Il y a toujours des choses que les gens autour de moi, et les pros de santé, ne comprennent pas. Comme quand je dis que j’ai tout le temps faim. On me répond souvent “non, tu as envie de manger” (accompagné quasi systématiquement d’un petit air supérieur un peu énervant). Bah non. En fait, j’ai faim. Parce qu’à force d’avoir des TCA, on dérègle complètement nos récepteurs de satiété. Et ça ne se rééduque pas. Certaines personnes qui ont eu de l’anorexie et qui s’en sont sorties n’ont jamais faim. Moi j’ai tout le temps faim. Je finis un repas, j’ai faim. Même quand je suis remplie au point d’avoir envie de vomir, j’ai faim.

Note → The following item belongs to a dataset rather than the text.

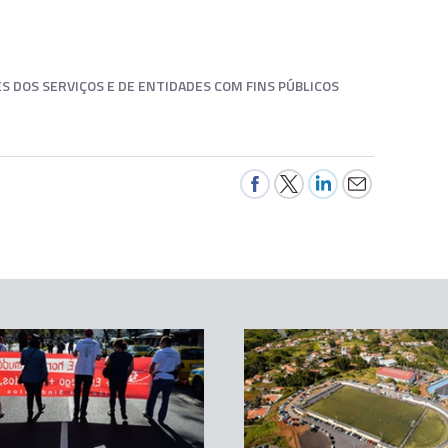
 DOS SERVIÇOS E DE ENTIDADES COM FINS PÚBLICOS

Alors j’essaie de suivre une routine. Je grignote pas mal, mais j’essaie de le faire de façon sensée. J’ai découvert qu’une soupe au petit déjeuner m’aidait à ne pas céder au grignotage toute la matinée, alors c’est devenu ma routine. Quand j’ai de l’argent, j’ai toujours des trucs pour grignoter qui ne vont pas déclencher des crises d’hyperphagie (à force d’expérience, je sais ce qui marche pour moi et ne marche pas). Bref, je sais gérer.
Manger dans un cadre social est toujours compliqué. Mais je me force à le faire, parce qu’il est hors de question que je me désocialise à cause de mon TCA. Alors je suis parfois la grosse qui mange BEAUCOUP. Et je vois bien les regards des gens. Mais je me force à en avoir rien à faire. Je me blinde. Parce que ça ne regarde personne. Parce que ça n’est pas ma responsabilité de forcer les gens à déconstruire leurs biais grossophobes1 ou psychophobes.
Je ne suis plus contrôlée au quotidien par mes angoisses, et donc je ne déclenche plus des crises d’hyperphagie aussi souvent. Tout ça a demandé énormément de travail et, aussi, un travail de deuil. Parce qu’à un moment j’ai dû admettre que le TCA ferait toujours partie de moi. Que je n’arriverai jamais à vraiment soigner mon rapport avec la nourriture, que ce serait toujours ma béquille et parfois ma torture. Mais on a toustes nos béquilles, on a toustes nos tortures. Le principal c’est d’apprendre à naviguer avec, à ne plus se laisser contrôler quand on ne le veut pas. Trouver son équilibre. Je tâtonne encore parfois, mais je m’en approche chaque jour, et quand je compare avec mon passé, je me dis que j’ai fait un chemin incroyable et je suis fière de moi. Personne n’est parfait·e, il s’agit d’apprendre à être parfaitement soi-même.
Les gros·ses en public devraient seulement picorer, comme si on devait expier notre monstruosité en nous affamant en public. Jamais de la vie.